## EXERCISE GOAL
When you return the data, keep every word exact and include none of the images.

## MATERIAL SUPPLIED
◆ ◆ ◆ ◆ ◆
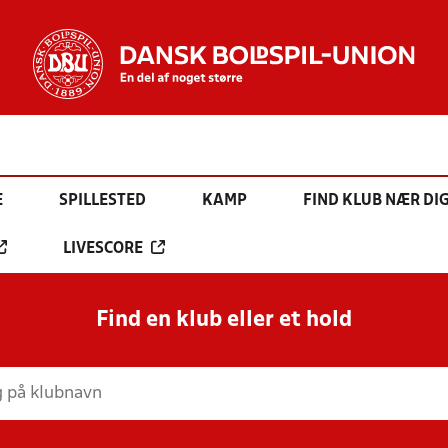
E
SPILLESTED
KAMP
FIND KLUB NÆR DI
LIVESCORE
Find en klub eller et hold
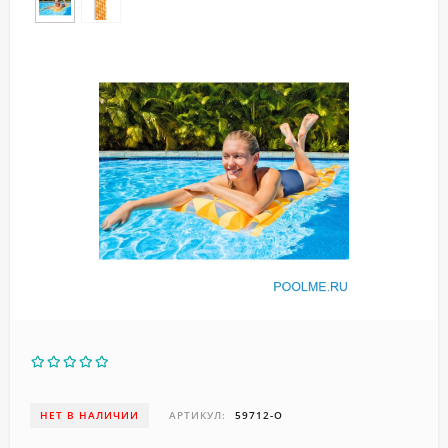
НЕТ В НАЛИЧИИ
АРТИКУЛ:
59712-O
◆ ◆ ◆ ◆ ◆
## RESPONSE AREA
E
SPILLESTED
KAMP
FIND KLUB NÆR DI
LIVESCORE
Find en klub eller et hold
НЕТ В НАЛИЧИИ
АРТИКУЛ:
59712-O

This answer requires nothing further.